You've probably seen those summary messages: "All you ever wanted has now been delivered and ready for production. All code compiles and test coverage is 100%. Great success". And when you say 'npm compile' the first thing you notice is an insane number of linter errors, and the 100% test coverage was just fitted to code, not to the original requirements, and even those don't pass.
When you scratch the surface, the result you got is not doing even remotely what it was supposed to do.
Always be ready to start over.
It's pointless to argue with AI and insults won't work either. If the internal task list of your agent has 12 steps, you're at phase 7, and you find yourself in an infinite loop of same errors, and the context usage is in the red, it's time to stop, start a new session, and start over. You were just suffering from the context overload, rot, pollution or whatever, or didn't have a clear enough intent to start with. Rethink, check where the things started to deteriorate, and start a new session with a clearer plan and instructions.
In the end, not much was lost, and reassuring yourself that 'AI' will get it if you keep insisting 'I already told you you're executing the tool in wrong directory' won't necessarily help.

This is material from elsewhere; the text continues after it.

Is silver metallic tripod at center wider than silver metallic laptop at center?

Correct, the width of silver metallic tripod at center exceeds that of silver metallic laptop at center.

All in all my take-home top list of skills to learn is this:
- Practice
- a lot and learn when the AI is lying to you and when it's not. This is a skill that can be developed.
- Don't trust
- the formatting, the structure, the colors, the checkboxes. They are just a facade. Test content against the original requirements.
- Use the intermediate results
- as a guide to understand intent. It might be a PLAN.md, commits made, the 'Tasks' list of your agent or whatever. Did it really make sense?
- Too much to read = you tried to do too much in a single step.
- Break down the work into smaller chunks.
- Use a separate review agent
- , Pick a different model than the one that generated the code or document to have a real second opinion.
- Add a new session
- Press the +. The 15-30 minutes you wasted arguing with AI are gone forever.